__WHAT YOU ARE ASKED TO DO__. Exact copy, no pictures: return all the data below as written.

__DATA EXTRACTS__.
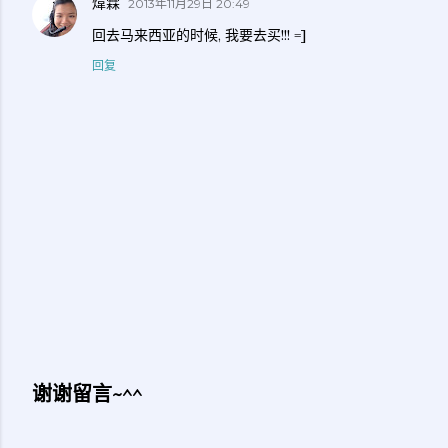
煒霖
2013年11月29日 20:49
回去马来西亚的时候, 我要去买!!! =]
回复
谢谢留言~^^
发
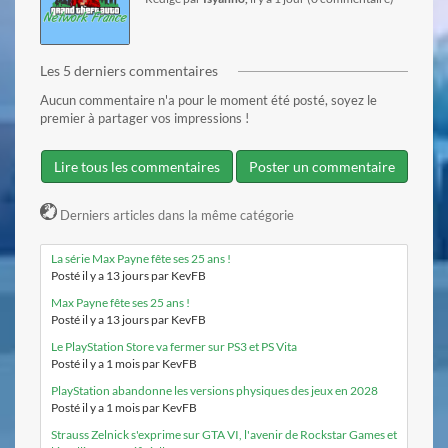
Les 5 derniers commentaires
Aucun commentaire n'a pour le moment été posté, soyez le
premier à partager vos impressions !
Lire tous les commentaires
Poster un commentaire
Derniers articles dans la même catégorie
La série Max Payne fête ses 25 ans !
Posté il y a 13 jours par KevFB
Max Payne fête ses 25 ans !
Posté il y a 13 jours par KevFB
Le PlayStation Store va fermer sur PS3 et PS Vita
Posté il y a 1 mois par KevFB
PlayStation abandonne les versions physiques des jeux en 2028
Posté il y a 1 mois par KevFB
Strauss Zelnick s'exprime sur GTA VI, l'avenir de Rockstar Games et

__SOLUTION TO THE EXERCISE__.
煒霖
2013年11月29日 20:49
回去马来西亚的时候, 我要去买!!! =]
回复
谢谢留言~^^
发
Les 5 derniers commentaires
Aucun commentaire n'a pour le moment été posté, soyez le
premier à partager vos impressions !
Lire tous les commentaires
Poster un commentaire
Derniers articles dans la même catégorie
La série Max Payne fête ses 25 ans !
Posté il y a 13 jours par KevFB
Max Payne fête ses 25 ans !
Posté il y a 13 jours par KevFB
Le PlayStation Store va fermer sur PS3 et PS Vita
Posté il y a 1 mois par KevFB
PlayStation abandonne les versions physiques des jeux en 2028
Posté il y a 1 mois par KevFB
Strauss Zelnick s'exprime sur GTA VI, l'avenir de Rockstar Games et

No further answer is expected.